GSA Annual Meeting in Indianapolis, Indiana, USA - 2018

Paper No. 155-12
Presentation Time: 11:30 AM

CORRELATION OF FLUVIAL TERRACES AND STRATIGRAPHY USING DIGITAL ELEVATION DATA, RIVER LONG PROFILES, AND HISTOGRAM ANALYSIS: AN EXAMPLE FROM THE LICKING RIVER IN NORTHERN KENTUCKY


MASSEY, Matthew A., Kentucky Geological Survey, University of Kentucky, 504 Rose Street, 204 Mining and Mineral Resources Building, Lexington, KY 40506-0107 and DORTCH, Jason M., Kentucky Geological Survey, University of Kentucky, Lexington, KY 40506; Kentucky Geological Survey, University of Kentucky, 504 Rose Street, 204 Mining and Mineral Resources Building, Lexington, KY 40506-0107

Fluvial terraces are a cornerstone of landscape evolution studies; their sedimentology, hydrology, and erosion provide a record of evolving climate, base level, and tectonics.

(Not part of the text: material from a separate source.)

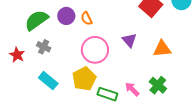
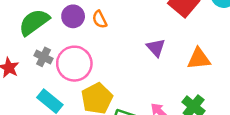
pink circle: (95, 50) -> (74, 64), moved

Investigations of these changes and other fluvial processes often rely on properly identifying erosional strath vs. depositional fill terraces, terrace stratigraphy, and landform correlation. Stratigraphy and correlation can be complicated by a relatively extensive study area that prevents complete coverage in the field, interpolating between areas of more detailed control, smaller study areas that may not have a complete geomorphic section, or asymmetric preservation of unpaired terraces. Surface profile and histogram analysis of fluvial valleys acquired from digital elevation data (surface models or point clouds) have the potential to solve these issues. The process consists of defining a stream centerline, constructing surface profiles normal to the centerline at a user-defined spacing, histogram analysis of elevations along surface profiles, and plotting long profile distance against histogram peaks; peaks thus represent mean tread surfaces along the stream long profile.

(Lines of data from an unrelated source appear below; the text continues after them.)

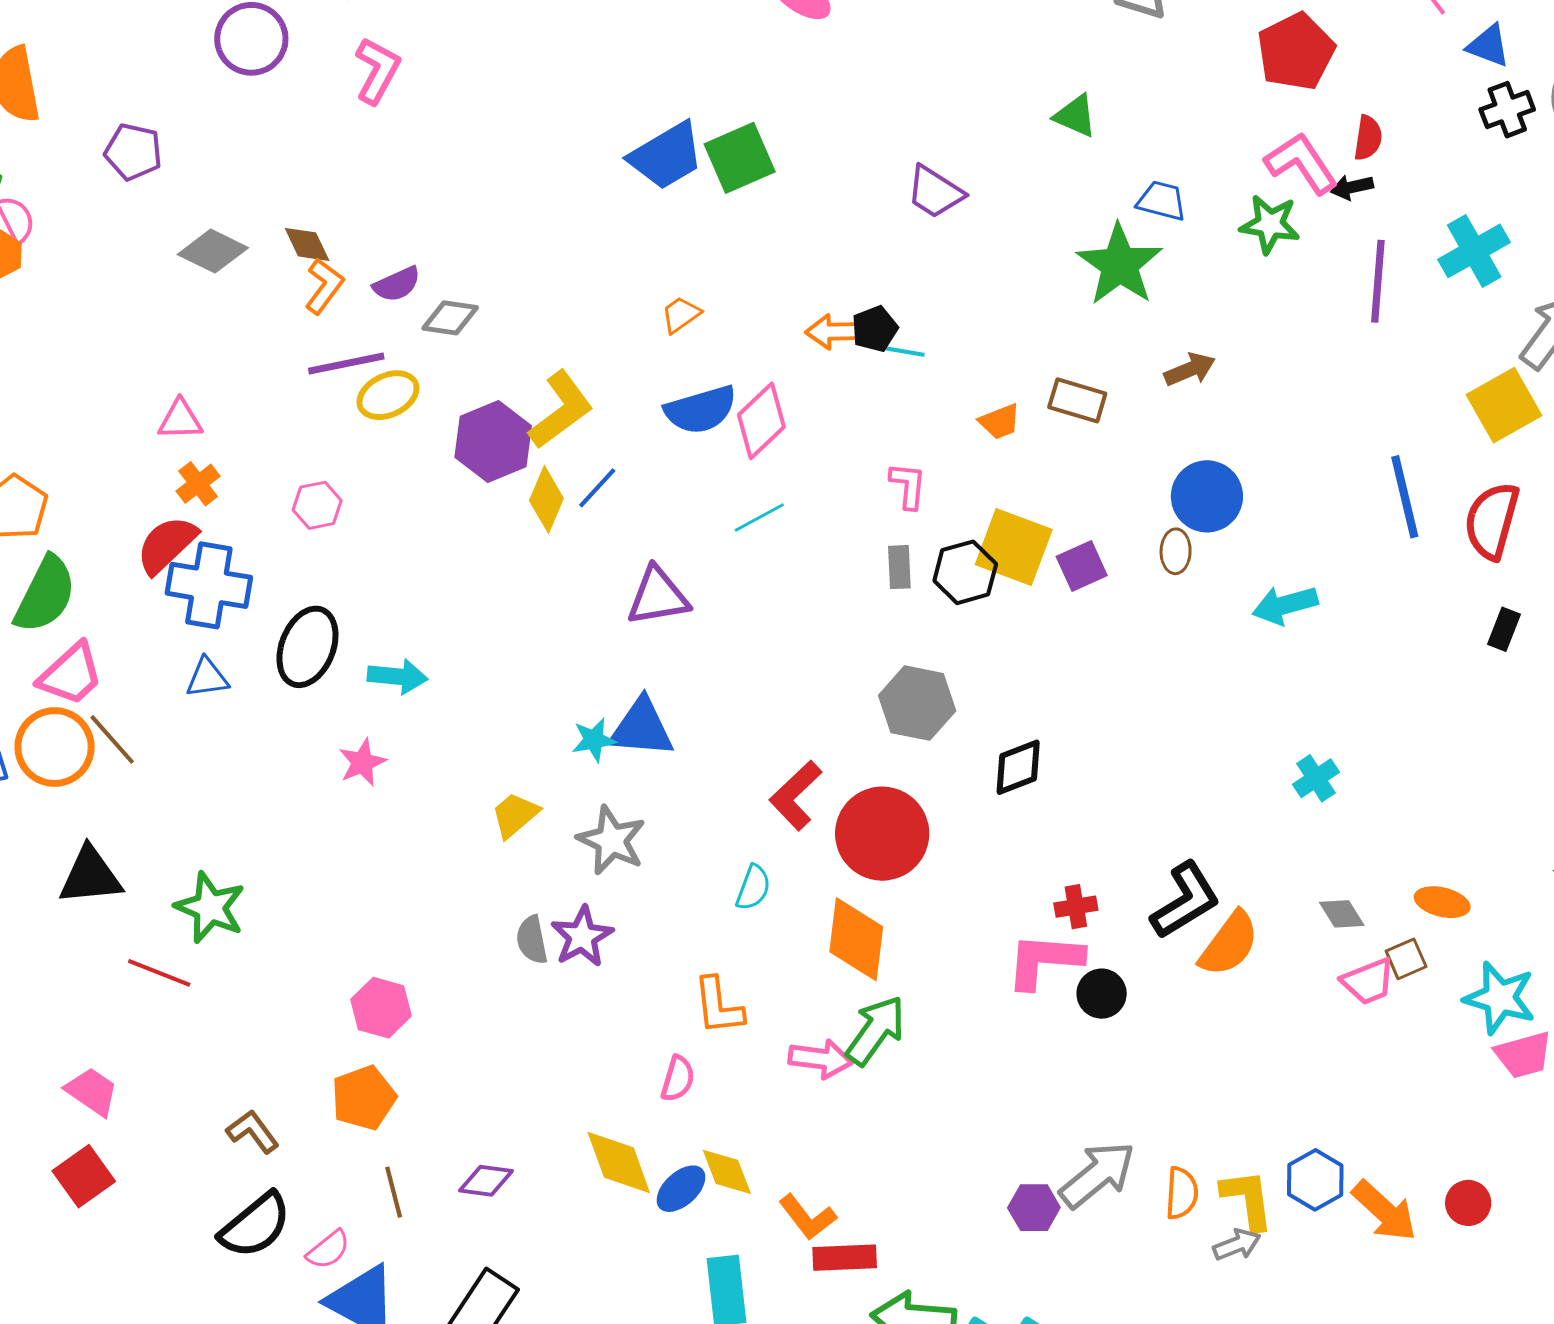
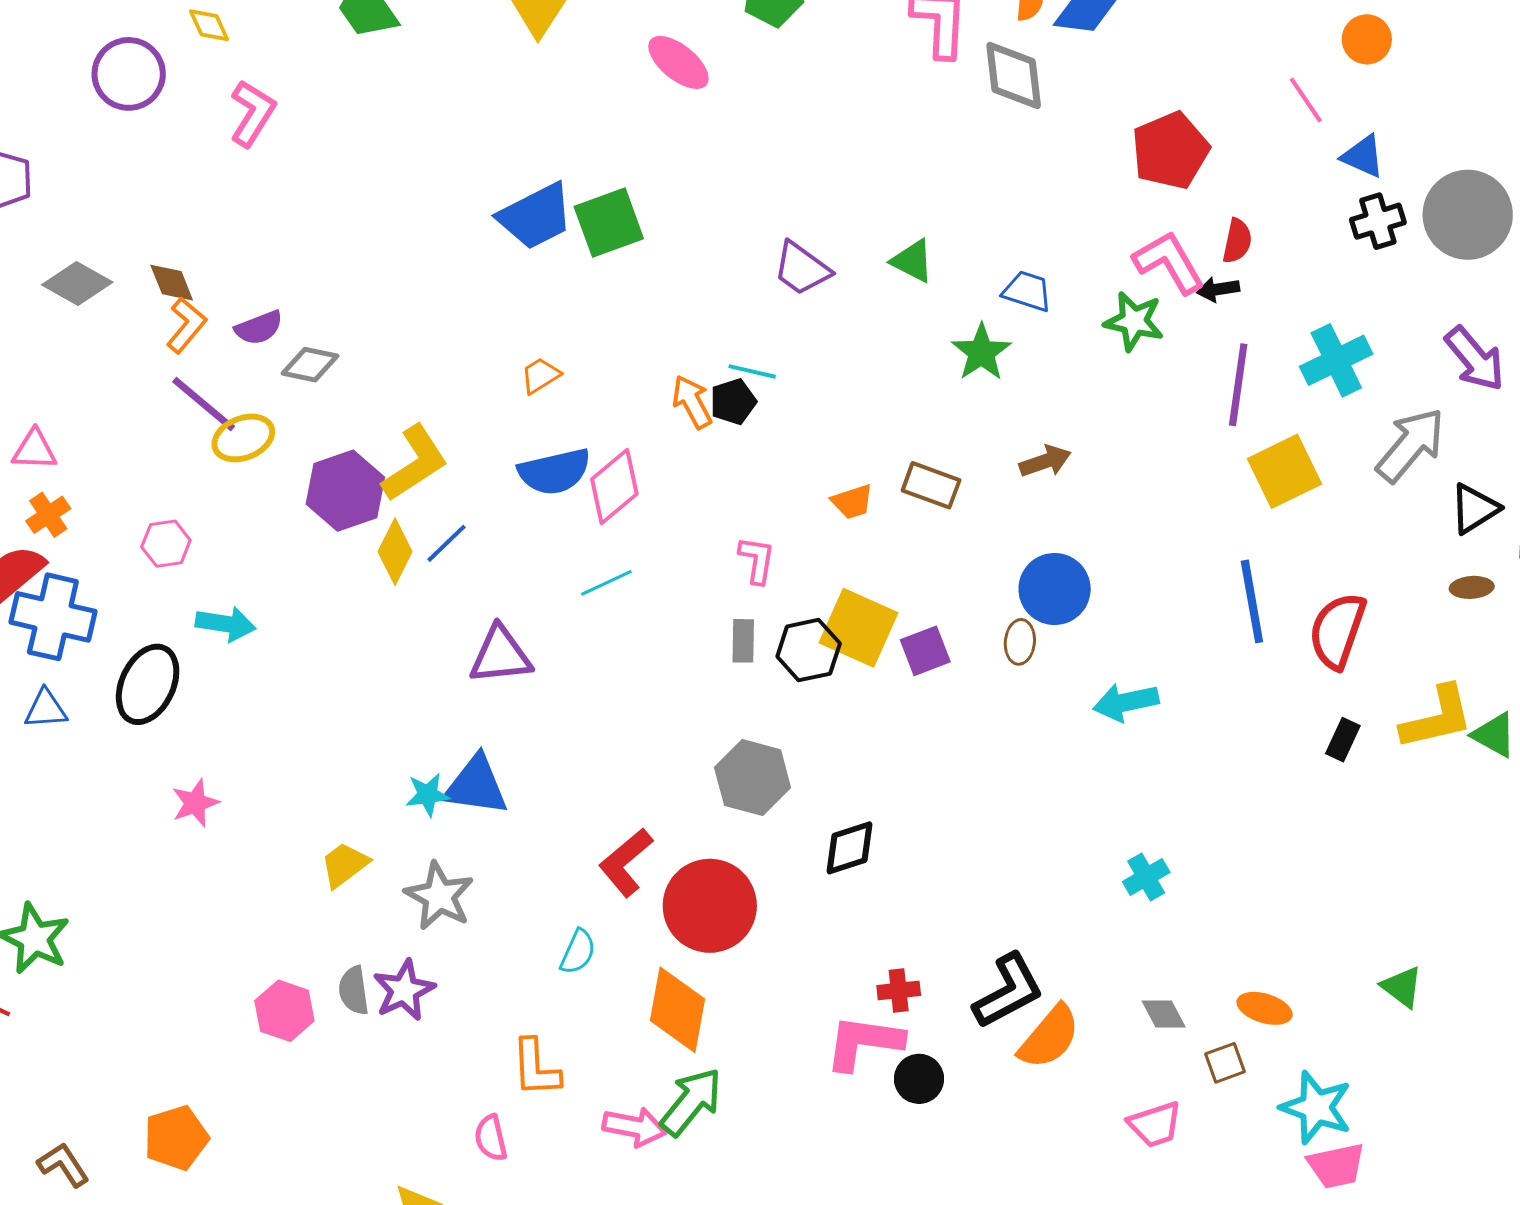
green triangle: (1075, 116) -> (912, 261), moved
green star: (1120, 265) -> (981, 352), size x0.7
orange arrow: (834, 332) -> (692, 402), turned 60
cyan line: (901, 351) -> (752, 371), moved
purple line: (346, 364) -> (204, 404), turned 48
yellow square: (1504, 405) -> (1285, 471), moved
cyan arrow: (398, 676) -> (226, 624), moved
pink trapezoid: (1368, 981) -> (1155, 1124), moved
pink hexagon: (381, 1008) -> (284, 1011), moved
pink semicircle: (678, 1079) -> (491, 1138), turned 147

The Licking River, a tributary of the Ohio River and the Pliocene–Early Pleistocene Teays River, has been a major drainage throughout the Quaternary. In northern Kentucky, a succession of terraces has developed during 250 ft of incision in the lower reach since the Pleistocene. Geologic mapping in the 1960s and ‘70s was based on 1:24,000-scale topographic base maps, and resulted in no differentiation of terrace generations. Mapping in 2015-16 was based on 5-ft digital elevation models, but was confined to 7.5-minute quadrangle boundaries, which prevented detection of the entire terrace stratigraphy. The histogram analysis of terrace treads was then performed for 25 km upstream from the mouth. Five regional terrace systems—Qat1 at 500–510 ft, Qlt1 at 530 ft, Qat3 at 560–570 ft, and Qat4 at ~600 ft—and multiple intermediate terraces are clearly distinguished by mean tread elevations relative to the Licking River long profile. This method is applicable to landscape evolution projects based on correlation and stratigraphy of fluvial terraces, but is limited by the availability of accurate elevation data and the scale of landforms of interest.